Saved entries:
BEGIN

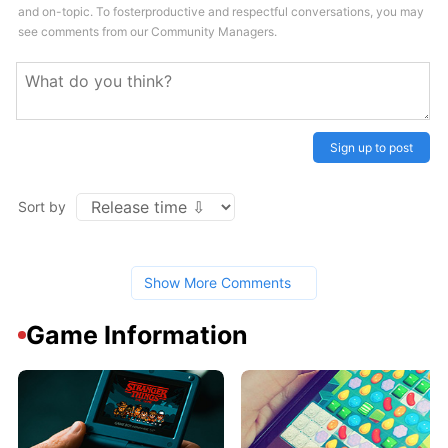
and on-topic. To fosterproductive and respectful conversations, you may
see comments from our Community Managers.
Sign up to post
Sort by
Show More Comments
Game Information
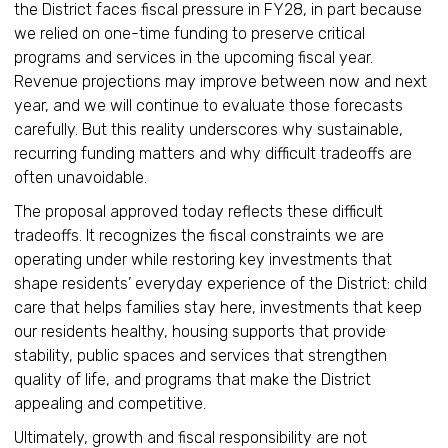
the District faces fiscal pressure in FY28, in part because
we relied on one-time funding to preserve critical
programs and services in the upcoming fiscal year.
Revenue projections may improve between now and next
year, and we will continue to evaluate those forecasts
carefully. But this reality underscores why sustainable,
recurring funding matters and why difficult tradeoffs are
often unavoidable.
The proposal approved today reflects these difficult
tradeoffs. It recognizes the fiscal constraints we are
operating under while restoring key investments that
shape residents’ everyday experience of the District: child
care that helps families stay here, investments that keep
our residents healthy, housing supports that provide
stability, public spaces and services that strengthen
quality of life, and programs that make the District
appealing and competitive.
Ultimately, growth and fiscal responsibility are not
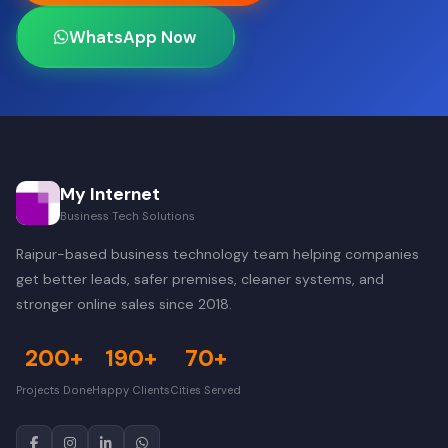
WhatsApp Now
My Internet
Business Tech Solutions
Raipur-based business technology team helping companies
get better leads, safer premises, cleaner systems, and
stronger online sales since 2018.
200+
190+
70+
Projects Done
Happy Clients
Cities Served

END

• DIRECTIONS FOR THIS TASK
An exact, complete copy of the lines above from the one with "The proposal approved" through the one with "our residents healthy, housing" is the whole answer.

• TASK RESPONSE
The proposal approved today reflects these difficult
tradeoffs. It recognizes the fiscal constraints we are
operating under while restoring key investments that
shape residents’ everyday experience of the District: child
care that helps families stay here, investments that keep
our residents healthy, housing supports that provide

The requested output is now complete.